On 8/24/2007 11:14 AM, Dirk Eddelbuettel wrote:
> On Fri, Aug 24, 2007 at 10:57:46AM -0400, Duncan Murdoch wrote:
>> On 8/24/2007 10:33 AM, Dirk Eddelbuettel wrote:
>>> On Fri, Aug 24, 2007 at 08:32:00AM -0400, Duncan Murdoch wrote:
>>>> On 8/24/2007 6:58 AM, Ronaldo Reis Junior wrote:
>>>> > Hi,
>>>> > > It is possible to use a shell command inside a R script?
>>>> > > I'm write a R script and I like to put somes shell commands inside to 
>>>> R. > Somethink like: convert fig01.png fig01.xpm or sed ..., etc.
>>>> The details and available functions depend on the platform, but you want 
>>>> to look at ?system, ?shell, and/or ?shell.exec.  (These all exist in 
>>>> Windows; on Unix-alikes, you probably won't have the latter two.)
>>> Don't forget pipes. R's ability to consistently work on connections that 
>>> may be local
>>> files, remotes files, program output, ... is a true treasure (and
>>> thanks and credits to, I believe, Brian Ripley to make it so).

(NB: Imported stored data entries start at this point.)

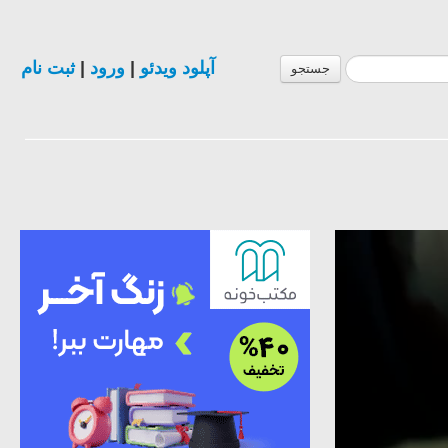
ثبت نام
|
ورود
|
آپلود ویدئو
جستجو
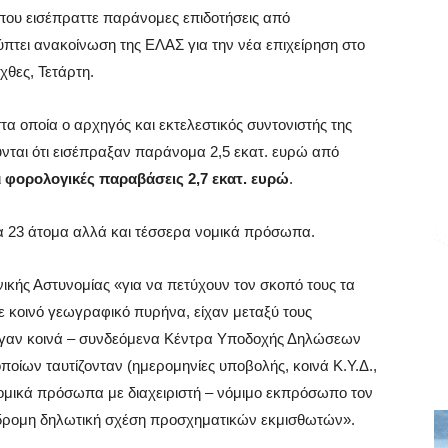
 που εισέπραττε παράνομες επιδοτήσεις από
τει ανακοίνωση της ΕΛΑΣ για την νέα επιχείρηση στο
χθες, Τετάρτη.
 οποία ο αρχηγός και εκτελεστικός συντονιστής της
νται ότι εισέπραξαν παράνομα 2,5 εκατ. ευρώ από
ι
φορολογικές παραβάσεις 2,7 εκατ. ευρώ
.
λα 23 άτομα αλλά και τέσσερα νομικά πρόσωπα.
κής Αστυνομίας «για να πετύχουν τον σκοπό τους τα
 κοινό γεωγραφικό πυρήνα, είχαν μεταξύ τους
λεγαν κοινά – συνδεόμενα Κέντρα Υποδοχής Δηλώσεων
οποίων ταυτίζονταν (ημερομηνίες υποβολής, κοινά Κ.Υ.Δ.,
νομικά πρόσωπα με διαχειριστή – νόμιμο εκπρόσωπο τον
φίδρομη δηλωτική σχέση προσχηματικών εκμισθωτών».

>>> Eg you can do this   OD <- read.table(pipe("links -dump 
>>> http://cran.r-project.org/src/contrib/ | awk '/tar.gz/ {print $3, $4}'"), 
>>> header=FALSE, col.names=c("file", "date"))
>>> to get files and dates of files on CRAN.   As I recall, this also works on 
>>> that other operating system, provided
>>> you do all the legwork of installing other tools, setting PATHs etc
>>> to provide what works out of the box on the supposedly unfriendlier OS.
>>
>> The pipe command you list doesn't work in Windows.  I'd guess this is 
>> because the pipe syntax "|" within the command is unsupported:  it tries to 
>> execute "links", with the rest of the line passed as arguments.  But I 
>> haven't traced through to check on this.
> 
> Hm, wishful thinking must have gotten the better of me then. Sorry for
> spreading misinformation about the capabilities of that other OS.

Actually, the OS is fine, it's R that's not.  I'll fix it for 2.6.0.